As you already know, I give my opinion often. Love me or hate me, it is MY opinion. I don’t expect anyone to take what I say as gospel. I will say this however… My life experience in general and not just in sugar dating, is a decade or more than the average sugar baby. As a woman AND a sugar baby, I do have things to offer to my readers and potential sugar daddies, that are not the norm in today’s sugar dating. I am not above anyone, but I do have an elevated view.
As most bloggers do, I check my blog stats often. I like to see hits, comments and especially search engine terms. I have on occasion, posted based on how people find me. What are they asking google and bing in order to educate themselves on sugar dating? Today I come to you with the top ten search engine queries that lead people to my blog.

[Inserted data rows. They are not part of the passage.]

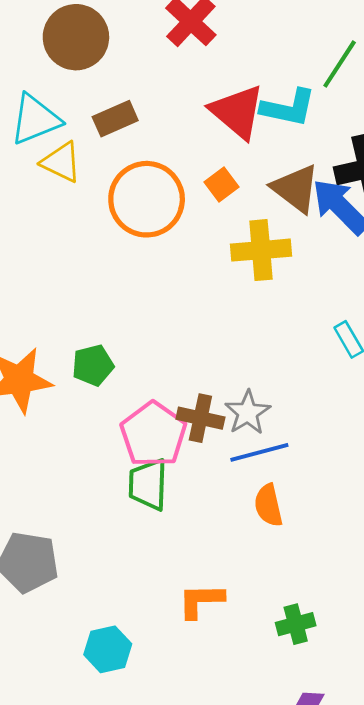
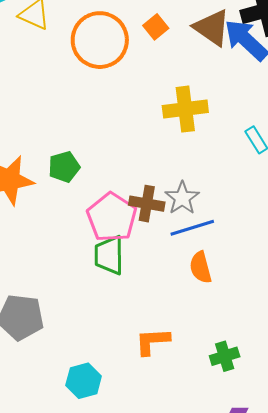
yellow cross: (261, 250) -> (185, 109), moved

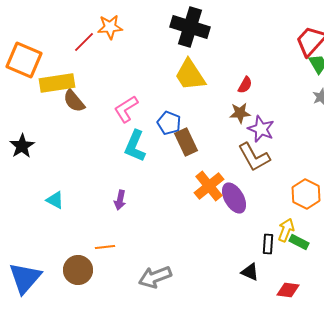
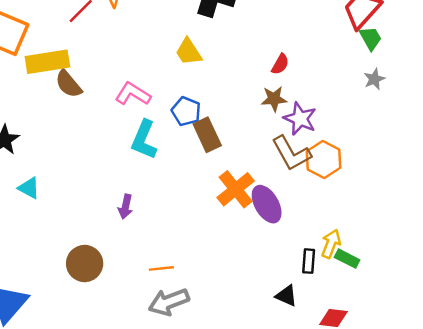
yellow trapezoid: (190, 75) -> (189, 52), moved, size x0.7
pink L-shape: (126, 109) -> (133, 94), turned 64
orange hexagon: (306, 194) -> (324, 160), moved
cyan triangle: (55, 200) -> (29, 188), moved
orange line: (105, 247) -> (161, 268), moved
brown circle: (78, 270) -> (85, 264), moved

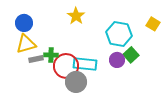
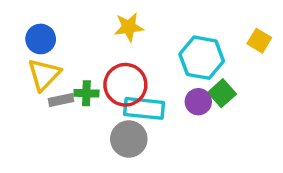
yellow star: (76, 16) -> (129, 27), turned 30
yellow triangle: (26, 44) -> (44, 75), turned -30
red circle: (66, 66) -> (125, 85), moved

- Sugar daddy fakes- A newbie sugar baby will often be taken in by this man’s cunning. It is important to remember who you are, what you want and never diverge from that track. If he stalls on pictures, is reluctant to talk allowance, tries to low ball you, is not forth coming with simple details…MOVE ON!
- What is a POT?- POT (ential) sugar daddy. I know a lot of people are shaking their heads, but easy…you didn’t know either when you started…lol
- Sugar daddy horror stories- This is a problem that stems from the fakes. Men who are vile and want to hurt women prey upon them. This is why it is so important to lie a little in sugar. Don’t say you are new. I don’t say this because I recommend you be a deceitful person. I say this so that you will exude confidence and hopefully steer fakes away from talking to you. Of course be truthful and genuine when speaking to a POT or your sugar daddy, but in the beginning, come off as experienced and poised. If you are desperate for money and present yourself as such, you will be exploited. No ifs ands or buts about it!!
- Allowance- Look….allowance means different things to different people. I want what I want and do not wish to settle for less. I have turned down men who REALLY want to be with me, because they are simply reaching. I’m no goddess, but I am smart, intelligent, hot and fun…among other things. Regardless of their desire to be with me, it’s not happening at some flea market price point. A recent POT told me that he was shopping for a Ferrari on a Cadillac budget. These guys are the worst. Posers!!! They want to be a sugar daddy, but think they can do it for $400 a month. They want to be intimate with you, talk to you, be seen with you, etc… Not happening with this sugar baby…EVER!! In all honesty, I have turned down WAY more that I have ever received. I hate the fact that I am on an endless roll of first dates right now, but I’m not settling.
- Sugar daddy wants and needs- They want companionship, an escape, your friendship and undivided attention when you are with them. 99.99999% want sex. He may have other specific wants, needs or even kinks. That is YOUR job as a sugar baby to find out and give that to him. All of this, for the most part should be hammered out in early conversations. Don’t be shy. Ask him what he wants and needs…SPECIFICALLY!
- Do’s and dont’s- Do ask for what you want, be sexy, a bit mysterious, open and honest, engaging, a bit forward, a good listener and willing to be submissive to his needs. Don’t be greedy, self-centered, ungrateful, desperate, jealous or a drama queen.
- Rules- Every situation is different, but basically you need to be capable of discretion, understand set boundaries and respect him. Everything else can me designed around the relationship.
- Platonic sugar babies- Well I like sex way too much to ever be a platonic sugar baby. If it’s what you want and you can find a sugar daddy that wants the same, then more power to you. I will say that the biggest complaint I hear from POTs, next to hookers on dating sites, is the girls that JUST want to have dinner, etc… and receive allowance. You Platonics have an up hill battle and I wish you luck and prayers from sweet sugar baby jesus.
- Sex with your sugar daddy- If you want to and you are happy with the arrangement, (that has been discussed and agreed upon) then do it! I think anyone will tell you not to have sex on a first date/meet though. If/when you are comfortable with it, have at it.
- Correspondence- Get comfortable with approaching men on line and asking for what you want. Always read his profile. Include something from it in your initial email, when you reach out. Be forward, but don’t be egocentric in your approach. Get the conversation offline ASAP. Get the facts that you need immediately. Why waste your time or his, if the conversation will die because you want different things? Don’t be hung up on the money right away. It’s as simple as asking if he is comfortable with allowance or how his previous arrangements worked. It’s a judgement call if he presses you for a number. Certainly money is a factor, but dollars can be worked out IF it actually turns to a relationship . For me personally, the guys that get hung up on sex right away in conversations, are a huge turn off. I LOVE COCK and who am I to deny his sexual feelings, but he needs to understand that in order to get my clothes off, he has to fuck my mind first!